Despite Tony’s lack of presence in this first issue, Iron Man 2020 feels like a quintessential Iron Man story at its core, which bodes well for the storyline moving forward. With that being said, however, I’m not sure how diehard Tony Stark fans will feel about the classic character being sidelined for another one who isn’t nearly as well-known or liked, even. Though sympathetic with a tragic backstory—experimented upon in the womb and hidden away from the world, essentially replaced with adoptee Tony— he’s not especially likable. I’m sure Slott and his co-writer, Christos Gage, will work to make him a character worth following, but it remains to be seen how that will play out for them.
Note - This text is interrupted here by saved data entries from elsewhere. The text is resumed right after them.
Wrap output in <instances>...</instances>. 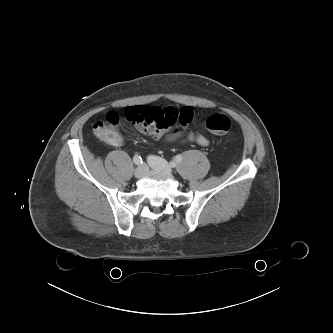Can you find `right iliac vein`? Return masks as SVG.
Returning <instances> with one entry per match:
<instances>
[{
    "label": "right iliac vein",
    "mask_w": 333,
    "mask_h": 333,
    "mask_svg": "<svg viewBox=\"0 0 333 333\" xmlns=\"http://www.w3.org/2000/svg\"><path fill=\"white\" fill-rule=\"evenodd\" d=\"M146 173V166L140 165L136 168L134 175L136 178H141Z\"/></svg>",
    "instance_id": "obj_1"
}]
</instances>
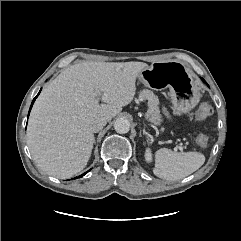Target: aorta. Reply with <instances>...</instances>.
<instances>
[{
    "label": "aorta",
    "mask_w": 241,
    "mask_h": 241,
    "mask_svg": "<svg viewBox=\"0 0 241 241\" xmlns=\"http://www.w3.org/2000/svg\"><path fill=\"white\" fill-rule=\"evenodd\" d=\"M114 129L119 134L128 133L130 130V122L126 118H118L114 123Z\"/></svg>",
    "instance_id": "1"
}]
</instances>
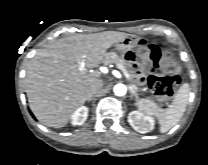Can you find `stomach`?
Here are the masks:
<instances>
[{
    "mask_svg": "<svg viewBox=\"0 0 208 165\" xmlns=\"http://www.w3.org/2000/svg\"><path fill=\"white\" fill-rule=\"evenodd\" d=\"M139 39L133 37H126L116 43V48L121 52H127L134 49L138 45Z\"/></svg>",
    "mask_w": 208,
    "mask_h": 165,
    "instance_id": "obj_1",
    "label": "stomach"
}]
</instances>
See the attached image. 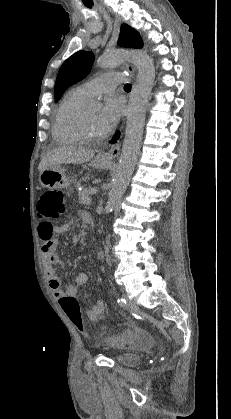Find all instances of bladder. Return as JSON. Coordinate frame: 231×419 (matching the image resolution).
I'll return each mask as SVG.
<instances>
[{
	"mask_svg": "<svg viewBox=\"0 0 231 419\" xmlns=\"http://www.w3.org/2000/svg\"><path fill=\"white\" fill-rule=\"evenodd\" d=\"M114 361L123 366H135L141 362V356L132 352H118L113 356Z\"/></svg>",
	"mask_w": 231,
	"mask_h": 419,
	"instance_id": "1",
	"label": "bladder"
}]
</instances>
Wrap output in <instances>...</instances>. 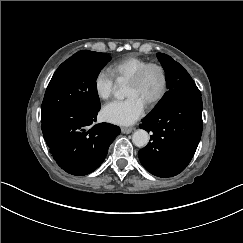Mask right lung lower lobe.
Listing matches in <instances>:
<instances>
[{
  "label": "right lung lower lobe",
  "mask_w": 243,
  "mask_h": 243,
  "mask_svg": "<svg viewBox=\"0 0 243 243\" xmlns=\"http://www.w3.org/2000/svg\"><path fill=\"white\" fill-rule=\"evenodd\" d=\"M99 110L65 107L41 117V129L50 153L69 174L81 176L96 170L120 133L118 126L108 123L85 130L96 121Z\"/></svg>",
  "instance_id": "right-lung-lower-lobe-1"
}]
</instances>
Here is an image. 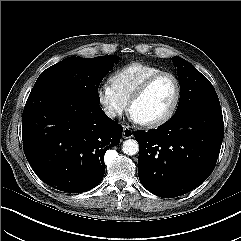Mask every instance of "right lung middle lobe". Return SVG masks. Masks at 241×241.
<instances>
[{"instance_id": "1", "label": "right lung middle lobe", "mask_w": 241, "mask_h": 241, "mask_svg": "<svg viewBox=\"0 0 241 241\" xmlns=\"http://www.w3.org/2000/svg\"><path fill=\"white\" fill-rule=\"evenodd\" d=\"M120 60L117 56L84 59L69 57L44 70L30 94L49 88H66L99 104L98 87L103 77Z\"/></svg>"}]
</instances>
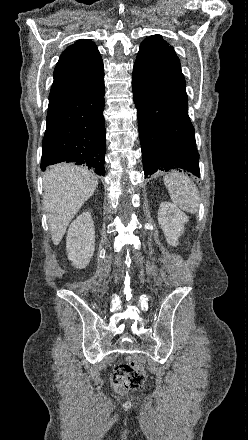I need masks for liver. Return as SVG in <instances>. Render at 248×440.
<instances>
[{
    "label": "liver",
    "instance_id": "1",
    "mask_svg": "<svg viewBox=\"0 0 248 440\" xmlns=\"http://www.w3.org/2000/svg\"><path fill=\"white\" fill-rule=\"evenodd\" d=\"M43 184L49 230L58 245L71 220L94 194L98 178L84 167L64 163L47 169Z\"/></svg>",
    "mask_w": 248,
    "mask_h": 440
}]
</instances>
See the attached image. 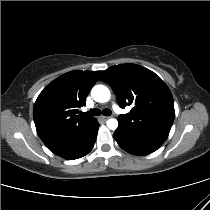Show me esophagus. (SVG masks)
Listing matches in <instances>:
<instances>
[{"instance_id":"esophagus-1","label":"esophagus","mask_w":210,"mask_h":210,"mask_svg":"<svg viewBox=\"0 0 210 210\" xmlns=\"http://www.w3.org/2000/svg\"><path fill=\"white\" fill-rule=\"evenodd\" d=\"M101 119H102L103 121H106V120L109 119V116H101Z\"/></svg>"}]
</instances>
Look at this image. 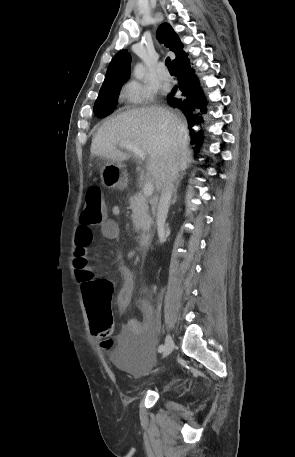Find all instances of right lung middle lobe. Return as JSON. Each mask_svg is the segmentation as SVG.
Listing matches in <instances>:
<instances>
[{"label": "right lung middle lobe", "mask_w": 295, "mask_h": 457, "mask_svg": "<svg viewBox=\"0 0 295 457\" xmlns=\"http://www.w3.org/2000/svg\"><path fill=\"white\" fill-rule=\"evenodd\" d=\"M121 87L110 90H101L94 104V113L99 118H104L111 114L116 106Z\"/></svg>", "instance_id": "dd1d6c3e"}]
</instances>
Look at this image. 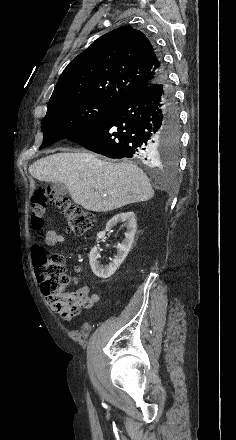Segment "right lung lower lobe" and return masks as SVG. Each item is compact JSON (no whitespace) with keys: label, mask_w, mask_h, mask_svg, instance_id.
<instances>
[{"label":"right lung lower lobe","mask_w":236,"mask_h":440,"mask_svg":"<svg viewBox=\"0 0 236 440\" xmlns=\"http://www.w3.org/2000/svg\"><path fill=\"white\" fill-rule=\"evenodd\" d=\"M158 63L162 75L154 83L91 128L67 139L106 157L151 162L161 133L179 128L178 112L159 56Z\"/></svg>","instance_id":"obj_1"}]
</instances>
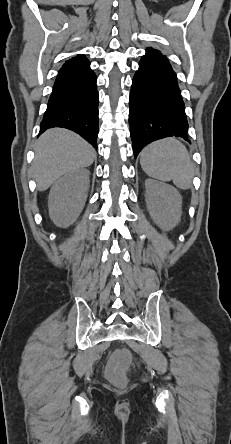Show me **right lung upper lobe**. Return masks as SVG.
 <instances>
[{"mask_svg":"<svg viewBox=\"0 0 231 444\" xmlns=\"http://www.w3.org/2000/svg\"><path fill=\"white\" fill-rule=\"evenodd\" d=\"M89 65L90 62L88 61V59L84 55L79 54L75 58L66 61L65 64L60 69L59 74H66L74 71H79L86 68Z\"/></svg>","mask_w":231,"mask_h":444,"instance_id":"obj_1","label":"right lung upper lobe"}]
</instances>
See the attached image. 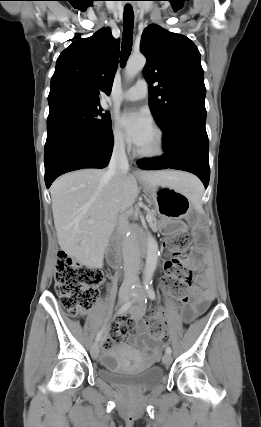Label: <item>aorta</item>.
Wrapping results in <instances>:
<instances>
[{"label":"aorta","mask_w":261,"mask_h":427,"mask_svg":"<svg viewBox=\"0 0 261 427\" xmlns=\"http://www.w3.org/2000/svg\"><path fill=\"white\" fill-rule=\"evenodd\" d=\"M146 58L142 54L132 55L126 64L125 74L127 78L136 76L145 66ZM158 261V244L151 235L147 238V256L144 271V280L149 281L156 269Z\"/></svg>","instance_id":"762f6f07"}]
</instances>
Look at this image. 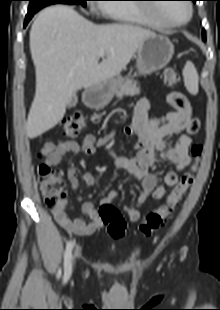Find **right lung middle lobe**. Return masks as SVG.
<instances>
[{
  "label": "right lung middle lobe",
  "instance_id": "dd1d6c3e",
  "mask_svg": "<svg viewBox=\"0 0 220 310\" xmlns=\"http://www.w3.org/2000/svg\"><path fill=\"white\" fill-rule=\"evenodd\" d=\"M29 9L30 12H37L40 9L56 3H64V4H81L82 6H86L87 0H29Z\"/></svg>",
  "mask_w": 220,
  "mask_h": 310
}]
</instances>
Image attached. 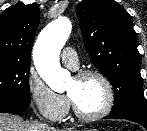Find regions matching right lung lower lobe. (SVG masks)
I'll use <instances>...</instances> for the list:
<instances>
[{
    "instance_id": "1",
    "label": "right lung lower lobe",
    "mask_w": 147,
    "mask_h": 131,
    "mask_svg": "<svg viewBox=\"0 0 147 131\" xmlns=\"http://www.w3.org/2000/svg\"><path fill=\"white\" fill-rule=\"evenodd\" d=\"M29 105L18 104L9 100H0V113H21L27 110Z\"/></svg>"
}]
</instances>
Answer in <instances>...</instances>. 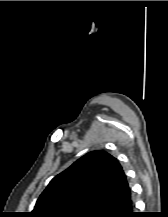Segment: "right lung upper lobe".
I'll return each mask as SVG.
<instances>
[{"label":"right lung upper lobe","instance_id":"cb5924a9","mask_svg":"<svg viewBox=\"0 0 168 217\" xmlns=\"http://www.w3.org/2000/svg\"><path fill=\"white\" fill-rule=\"evenodd\" d=\"M130 198L118 160L104 151H92L51 180L30 216L103 217Z\"/></svg>","mask_w":168,"mask_h":217}]
</instances>
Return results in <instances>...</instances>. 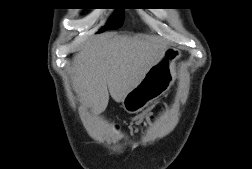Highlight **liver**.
<instances>
[{"label": "liver", "mask_w": 252, "mask_h": 169, "mask_svg": "<svg viewBox=\"0 0 252 169\" xmlns=\"http://www.w3.org/2000/svg\"><path fill=\"white\" fill-rule=\"evenodd\" d=\"M165 49L162 39L140 35L95 39L74 56L72 82L80 102L95 115L106 109L109 94L116 102H122Z\"/></svg>", "instance_id": "liver-1"}]
</instances>
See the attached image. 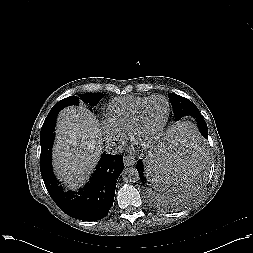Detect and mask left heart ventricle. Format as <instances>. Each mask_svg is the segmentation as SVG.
Listing matches in <instances>:
<instances>
[{"instance_id":"b2bd125f","label":"left heart ventricle","mask_w":253,"mask_h":253,"mask_svg":"<svg viewBox=\"0 0 253 253\" xmlns=\"http://www.w3.org/2000/svg\"><path fill=\"white\" fill-rule=\"evenodd\" d=\"M167 108L166 101L160 98L145 108L137 133L138 139L145 140L159 129L166 117Z\"/></svg>"}]
</instances>
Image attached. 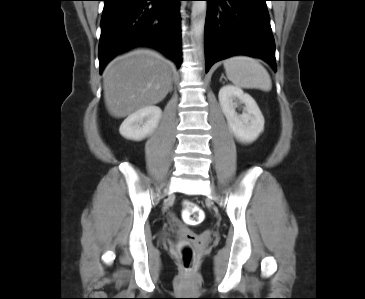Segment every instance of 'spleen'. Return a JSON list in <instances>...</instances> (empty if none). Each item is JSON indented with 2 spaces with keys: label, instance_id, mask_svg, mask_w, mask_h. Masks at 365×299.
<instances>
[{
  "label": "spleen",
  "instance_id": "obj_1",
  "mask_svg": "<svg viewBox=\"0 0 365 299\" xmlns=\"http://www.w3.org/2000/svg\"><path fill=\"white\" fill-rule=\"evenodd\" d=\"M227 78L239 88L271 90L272 82L267 70L255 59L234 56L224 61Z\"/></svg>",
  "mask_w": 365,
  "mask_h": 299
}]
</instances>
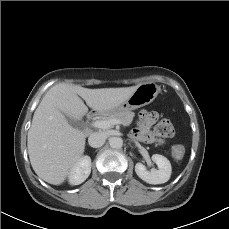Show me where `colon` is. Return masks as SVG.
Returning <instances> with one entry per match:
<instances>
[{"mask_svg":"<svg viewBox=\"0 0 229 229\" xmlns=\"http://www.w3.org/2000/svg\"><path fill=\"white\" fill-rule=\"evenodd\" d=\"M174 134V128L171 121L167 118L162 119L154 128L153 138L158 142H164L166 139L172 137ZM184 150L181 147L173 150V156L176 159H180L183 156Z\"/></svg>","mask_w":229,"mask_h":229,"instance_id":"5ec220e1","label":"colon"}]
</instances>
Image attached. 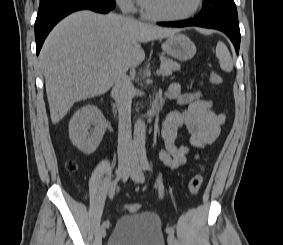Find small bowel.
Returning <instances> with one entry per match:
<instances>
[{"instance_id":"c3829d8e","label":"small bowel","mask_w":283,"mask_h":245,"mask_svg":"<svg viewBox=\"0 0 283 245\" xmlns=\"http://www.w3.org/2000/svg\"><path fill=\"white\" fill-rule=\"evenodd\" d=\"M166 99L175 100L181 107L170 112L161 128L164 149L160 152L161 161L172 169L183 167L191 154V148L176 144L178 130L185 127L193 147L204 149L220 135L225 122V114L212 110V101L204 99L197 92H182L179 83H171L164 93ZM199 155L195 154L194 159Z\"/></svg>"}]
</instances>
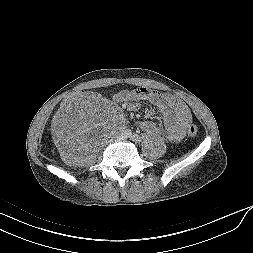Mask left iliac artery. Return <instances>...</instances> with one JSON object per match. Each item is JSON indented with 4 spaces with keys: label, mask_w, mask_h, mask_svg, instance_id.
<instances>
[{
    "label": "left iliac artery",
    "mask_w": 253,
    "mask_h": 253,
    "mask_svg": "<svg viewBox=\"0 0 253 253\" xmlns=\"http://www.w3.org/2000/svg\"><path fill=\"white\" fill-rule=\"evenodd\" d=\"M131 138H132V140H133L135 143H138V142L141 141V138H140V136H139L138 134H133V135H131Z\"/></svg>",
    "instance_id": "1"
}]
</instances>
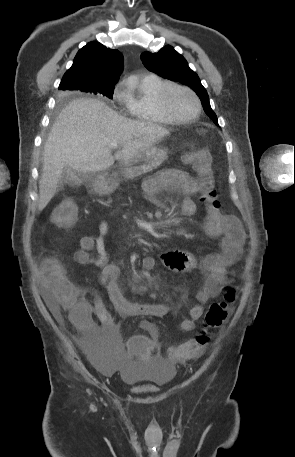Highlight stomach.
<instances>
[{
  "label": "stomach",
  "mask_w": 295,
  "mask_h": 457,
  "mask_svg": "<svg viewBox=\"0 0 295 457\" xmlns=\"http://www.w3.org/2000/svg\"><path fill=\"white\" fill-rule=\"evenodd\" d=\"M168 157V148L152 146L142 150L129 160L121 161L116 168L99 172L92 182L93 189L99 194H109L119 185L121 177L134 179L160 166Z\"/></svg>",
  "instance_id": "1"
}]
</instances>
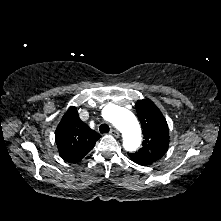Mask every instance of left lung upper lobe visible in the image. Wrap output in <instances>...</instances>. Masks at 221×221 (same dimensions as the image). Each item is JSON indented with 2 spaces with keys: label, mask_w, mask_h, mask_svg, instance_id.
<instances>
[{
  "label": "left lung upper lobe",
  "mask_w": 221,
  "mask_h": 221,
  "mask_svg": "<svg viewBox=\"0 0 221 221\" xmlns=\"http://www.w3.org/2000/svg\"><path fill=\"white\" fill-rule=\"evenodd\" d=\"M136 111L143 129V147L128 155L135 163L147 166L166 153L169 146V130L166 119L151 100H138Z\"/></svg>",
  "instance_id": "5c2ea615"
}]
</instances>
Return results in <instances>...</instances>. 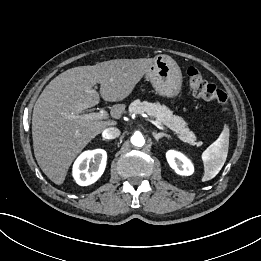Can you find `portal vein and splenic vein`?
Instances as JSON below:
<instances>
[{
  "mask_svg": "<svg viewBox=\"0 0 261 261\" xmlns=\"http://www.w3.org/2000/svg\"><path fill=\"white\" fill-rule=\"evenodd\" d=\"M71 117L74 119H81V120H103L108 118V113L104 109H100L99 112H93V113L83 114L79 116L71 115ZM149 121L157 128L164 130L163 125L158 121L152 119H149Z\"/></svg>",
  "mask_w": 261,
  "mask_h": 261,
  "instance_id": "obj_1",
  "label": "portal vein and splenic vein"
}]
</instances>
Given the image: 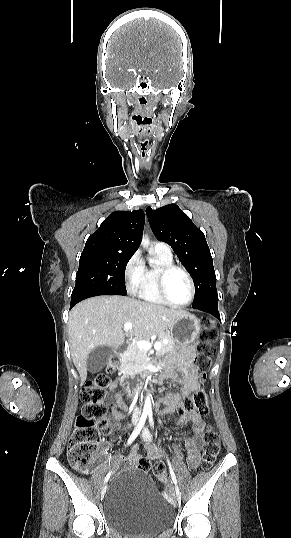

It’s also not especially certain if Arno is meant to be this story’s protagonist or antagonist, which is fairly problematic for a first issue. I’m leaning more toward the former, as Machine Man and the aforementioned leader of the Robot Rebellion seem to be clashing with his goals, but I wouldn’t be surprised if Arno emerges as some sort of final “boss” that needs to be taken down. That could make for an interesting trajectory, but it feels a bit muddled at this stage in the game. I’m interested to see how the myriad of tie-ins coming out over the next few months (such as a new volume Force Works, as well Rescue debuting her MCU armor in the comics) will relate to the core series, possibly benefiting what’s here already.
In any event, artist Pete Woods does a pretty great job with the visuals, packing a lot of detail onto each page that begs to be observed closely. As he proved with his Justice League arc from a few years back, Woods is particularly suited to the superhero world, providing some handsome art that moves at a brisk pace you’d expect from someone like Iron Man. He draws Arno’s Iron Man armor as stark (pun unintended), big, and imposing, making him fairly distinct from the usual Iron Man look despite sharing its exact same color scheme. Doubling as his own colorist as well, his lighting is some of the best I’ve seen lately; it’s easy to forget how much the mood of a scene can change depending on how it’s lit. On one particular page, what should be a heroic moment from Arno instead comes off as kinda scary and threatening because of the shadows and positioning of light, potentially signaling Arno’s true intentions. It’s just subtle, clever work from Woods that reminds you how crucial an artist can be in conveying the intent of their writer’s script.